Day to day you are most likely to encounter ‘vegetable fibre’ in diet foods such as those miraculously no sugar fat free creamy yoghurts, skinny sausages or ‘health’ brands like The Diet Doctor or the very cheapest foods such as those almost marshmallowy soft cheap cocktail sausages. It’s also abundant in Camp Coffee if you still live in 1952.
Ham: people love a honey roast ham and you often can’t be sure if the sliced stuff in sandwiches in a cafe or sandwich shop is honeyed or not. I also bought some sliced ham in Iceland recently that wasn’t labelled as honey roast and it had honey in it instead of sugar despite being so cheap I was surprised it had actual pork in. And if you thought you could just switch to the sliced crumbed ham around, a lot of it is now gluten free as standard and uses pulse flour instead to create the topping which are high fodmap.
Gluten free foods: gluten is a protein.
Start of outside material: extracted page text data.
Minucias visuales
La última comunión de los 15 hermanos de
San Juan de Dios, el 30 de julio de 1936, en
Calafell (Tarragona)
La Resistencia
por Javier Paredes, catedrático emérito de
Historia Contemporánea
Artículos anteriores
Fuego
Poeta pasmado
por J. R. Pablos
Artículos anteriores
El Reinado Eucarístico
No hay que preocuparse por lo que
Fodmaps are sugars but since most low fodmap people react to wheat, rye and barley they assume gluten free foods are safe for them. Not necessarily. Some gluten free flours are wheat, rye or barley with the gluten removed which does nothing to reduce the fodmap content. Also some standard gluten free substitutions like pea flour, gram (chickpea) flour and ground almonds are really high fodmap. I groan at gluten free as standard sausages as they invariably mean I can’t eat them. This is why it irritates me to see so many fodmap friendly bloggers labelling things #glutenfree because it means sweet FA fodmap wise.
Black pudding: It always has dried onion in it. So do hash browns. So the full English is down to just bacon and eggs so far since mushrooms and baked beans are out too. Just one more reason I find the Ulster Fry superior.
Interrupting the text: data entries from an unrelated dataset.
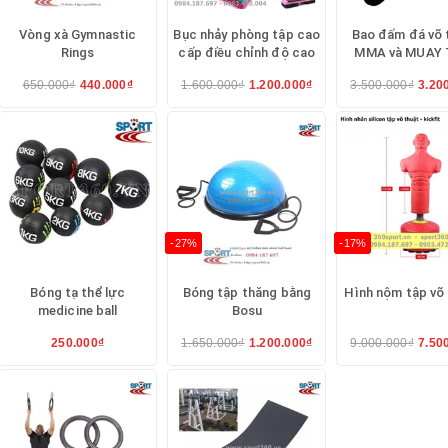
Vòng xà Gymnastic
Bục nhảy phòng tập cao
Bao đấm đá võ 
Rings
cấp điều chỉnh độ cao
MMA và MUAY 
650.000₫
440.000₫
1.600.000₫
1.200.000₫
3.500.000₫
3.20
-27%
-17%
Bóng tạ thể lực
Bóng tập thăng bằng
Hình nộm tập võ 
medicine ball
Bosu
250.000₫
1.650.000₫
1.200.000₫
9.000.000₫
7.50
Fruit based baked goods: anything baked commercially containing fruit (including dried) tends to contain glycerol which is a humectant designed to absorb the moisture of the fruit and stop the product going off quickly. It’s in the polyol family and explains why even fodmap friendly fruit based things are giving you symptoms. It’s also found in commercially made tortillas and other either long life or flat malleable breads such as part baked baguettes and those sandwich slims.
So hopefully these tips which I haven’t seen on the apps or in the NHS booklets save you from some uncomfortable experiences. I can’t promise to make eating out easier but it should make your new full time job of reading labels easier at least!